Work item: Below are some records; quote exactly the lines from the one that contains "Service (40, 2184)" through the one that contains "Die ganze Karte (164, 1346)", inclusive, and no others.

Supplied material:
======

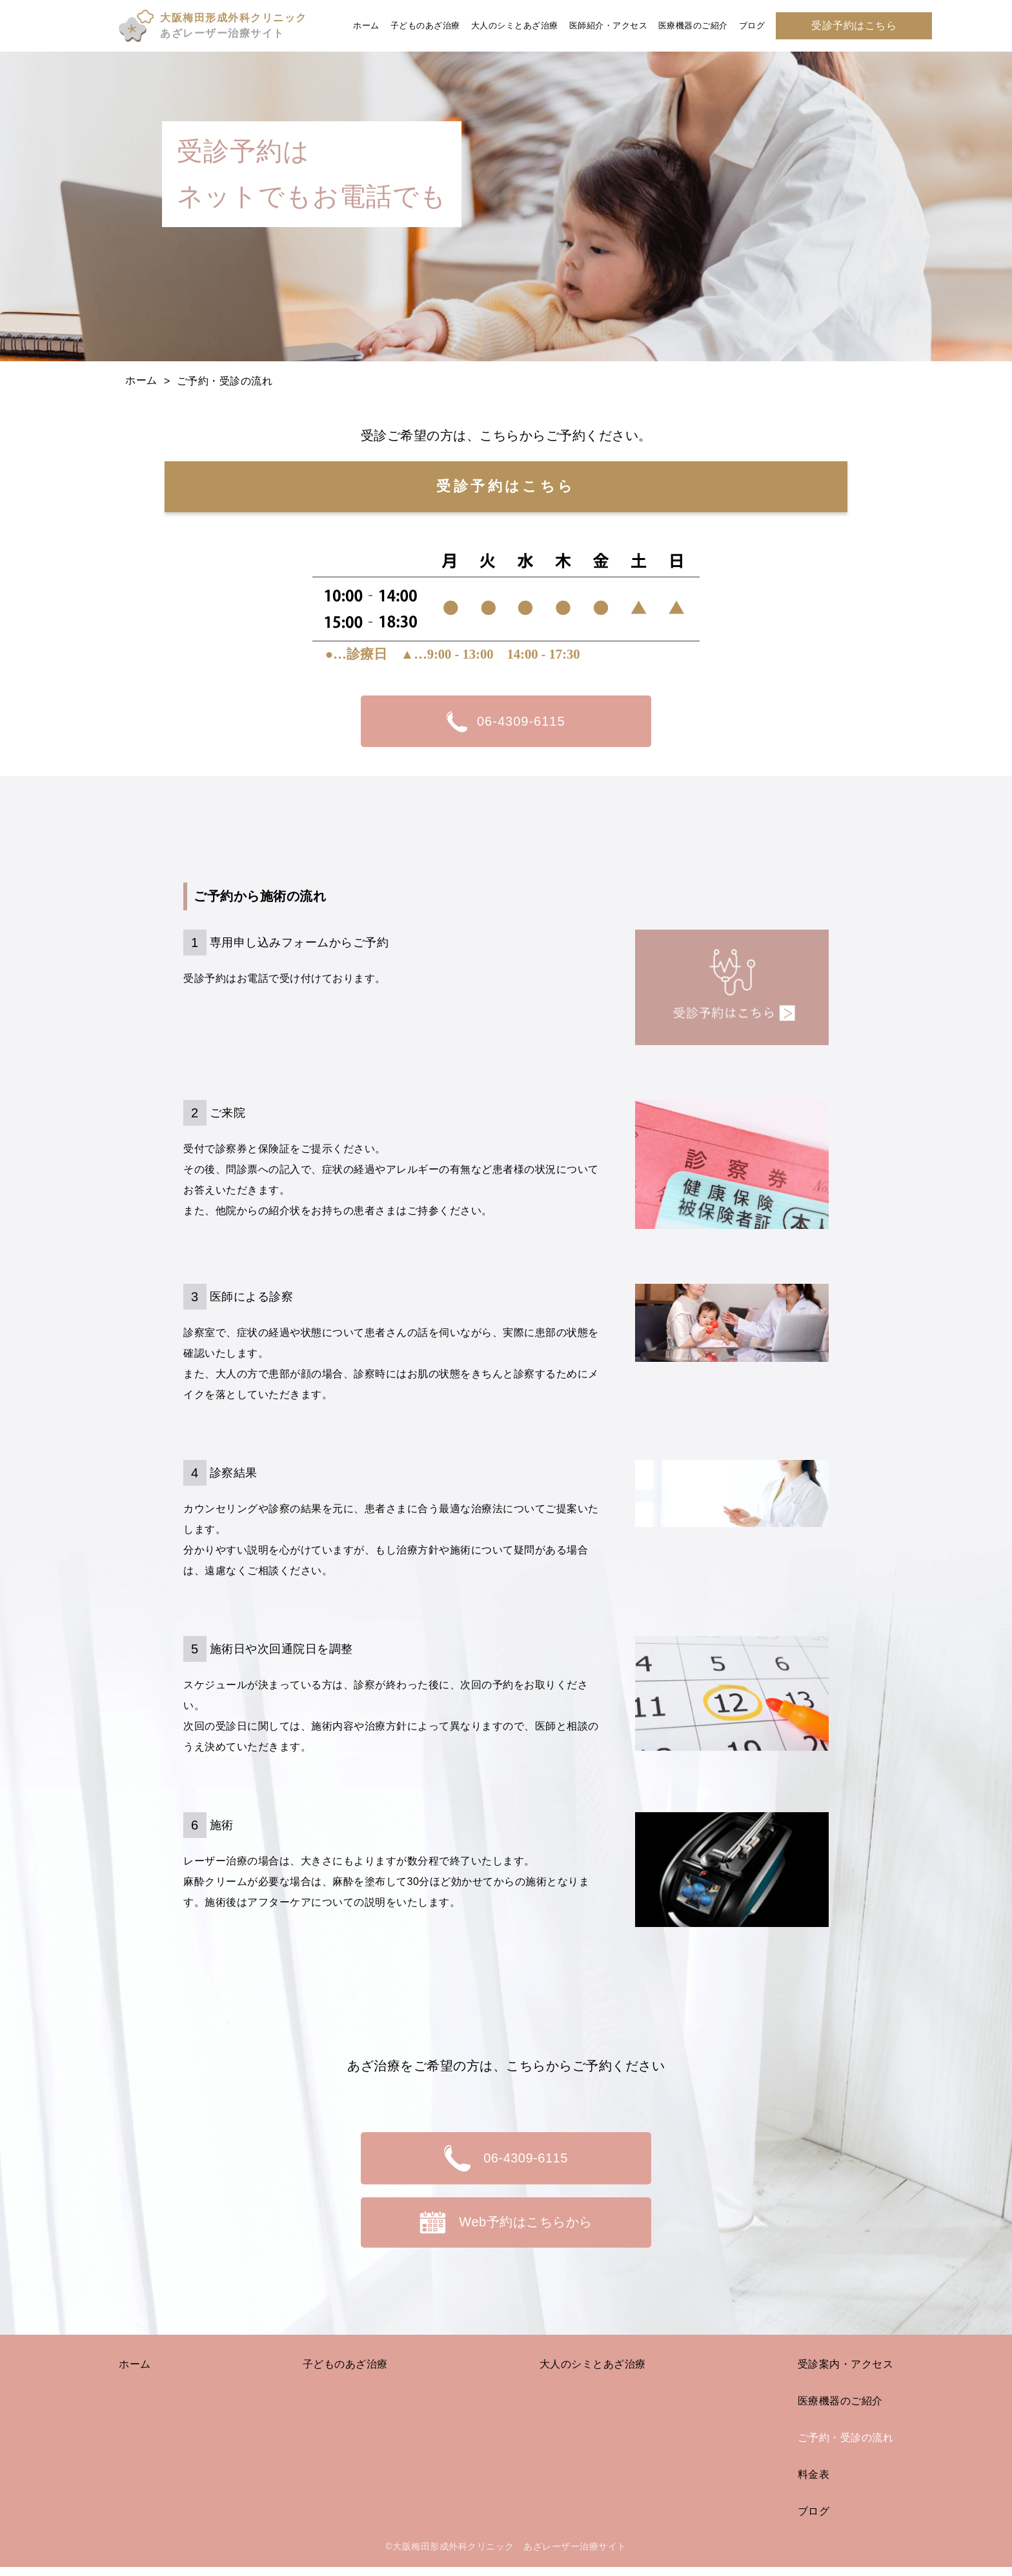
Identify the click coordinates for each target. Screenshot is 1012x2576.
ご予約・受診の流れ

======

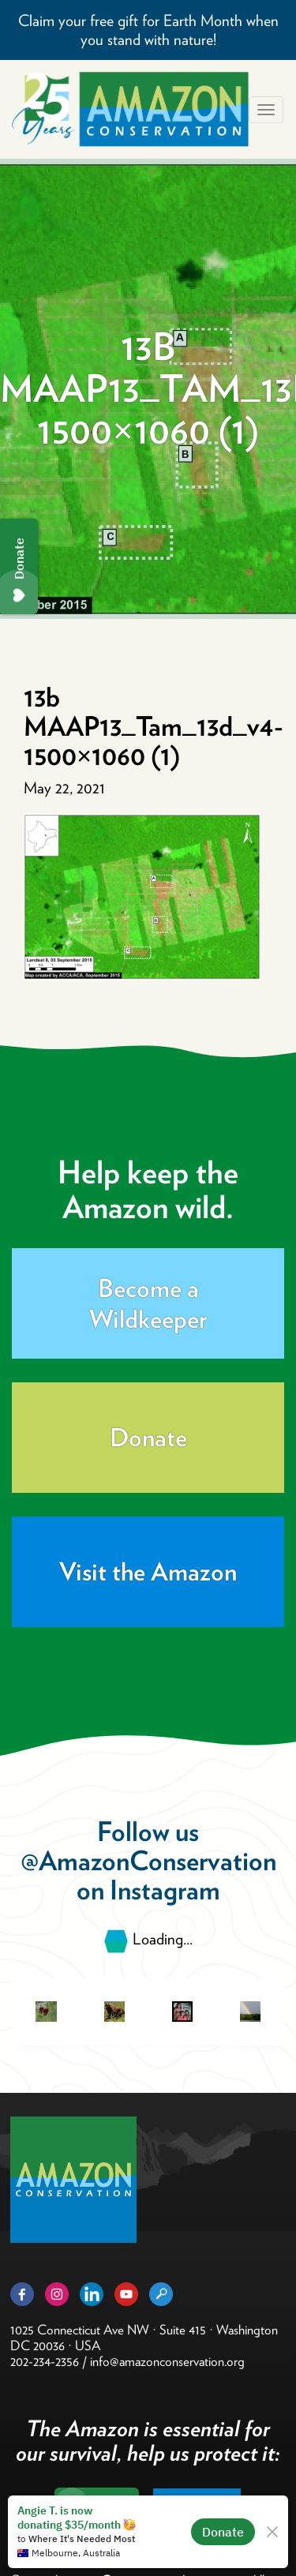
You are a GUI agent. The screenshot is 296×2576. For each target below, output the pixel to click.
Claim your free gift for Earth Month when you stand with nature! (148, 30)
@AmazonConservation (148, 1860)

======

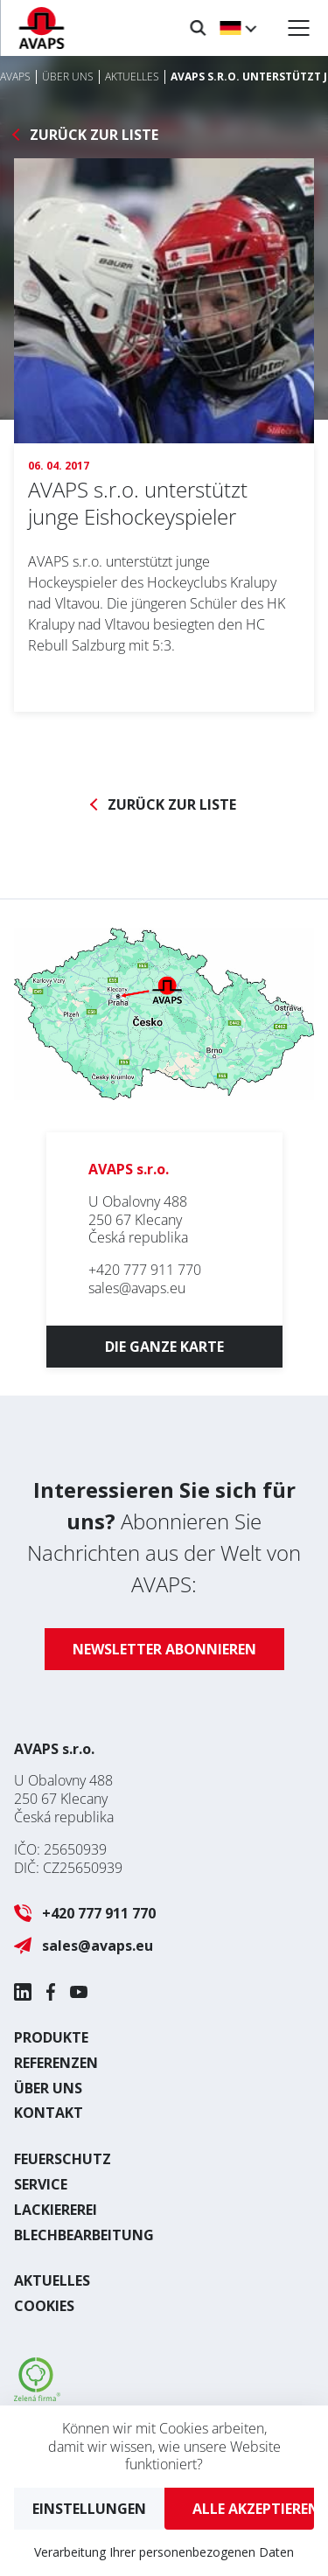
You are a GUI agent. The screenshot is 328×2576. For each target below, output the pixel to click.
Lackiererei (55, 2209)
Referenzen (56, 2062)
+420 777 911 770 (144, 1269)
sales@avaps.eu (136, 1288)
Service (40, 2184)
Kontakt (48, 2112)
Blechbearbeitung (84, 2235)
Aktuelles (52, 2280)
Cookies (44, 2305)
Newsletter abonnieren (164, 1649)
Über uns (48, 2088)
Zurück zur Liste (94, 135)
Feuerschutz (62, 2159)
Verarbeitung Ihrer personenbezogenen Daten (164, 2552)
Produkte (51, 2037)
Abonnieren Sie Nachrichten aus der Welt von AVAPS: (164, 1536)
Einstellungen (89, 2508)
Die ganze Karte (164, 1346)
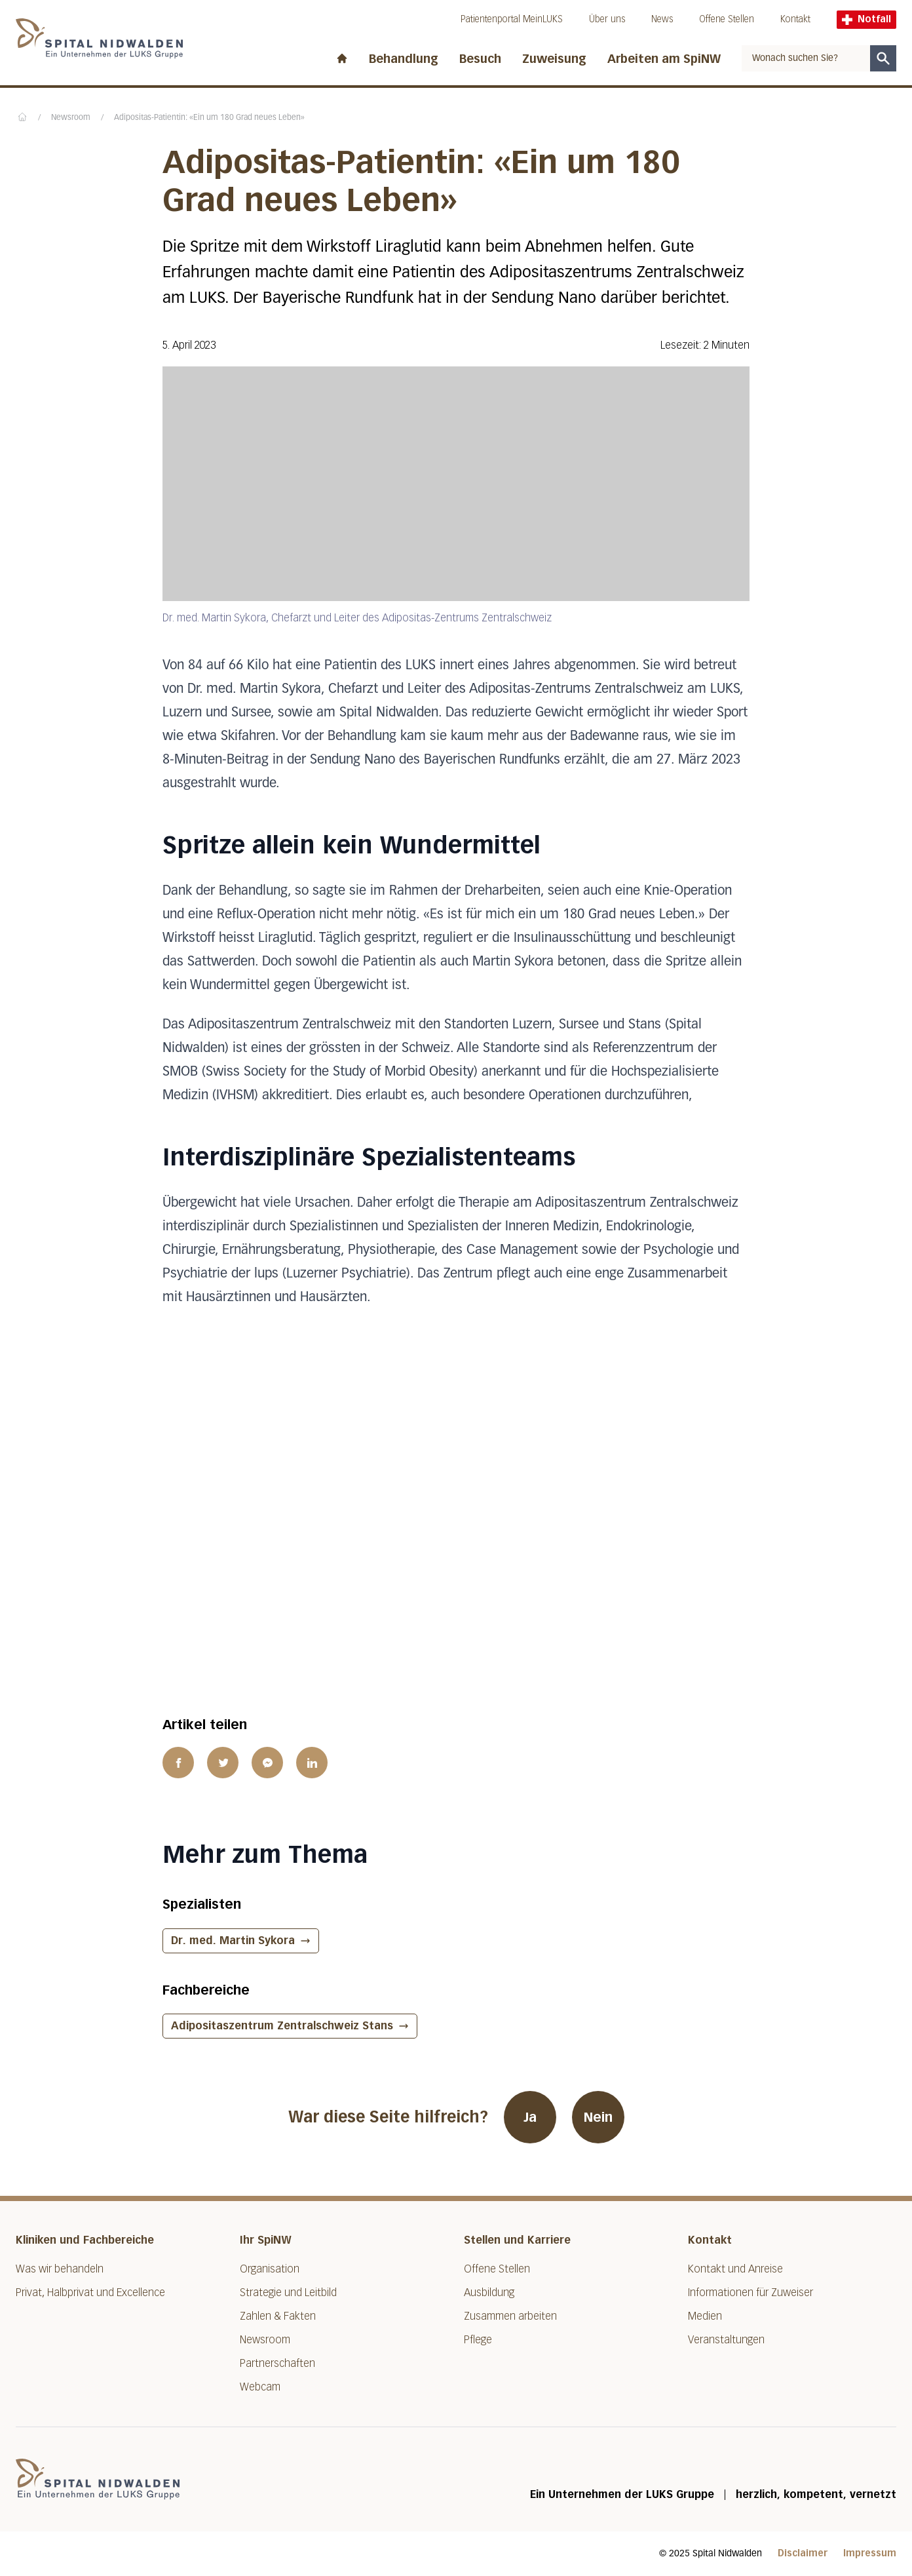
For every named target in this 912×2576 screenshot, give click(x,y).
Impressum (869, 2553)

======

Exercise response:
Service (40, 2184)
Kontakt (48, 2112)
Blechbearbeitung (84, 2235)
Aktuelles (52, 2280)
Cookies (44, 2305)
Newsletter abonnieren (164, 1649)
Über uns (48, 2088)
Zurück zur Liste (94, 135)
Feuerschutz (62, 2159)
Verarbeitung Ihrer personenbezogenen Daten (164, 2552)
Produkte (51, 2037)
Abonnieren Sie Nachrichten aus der Welt von AVAPS: (164, 1536)
Einstellungen (89, 2508)
Die ganze Karte (164, 1346)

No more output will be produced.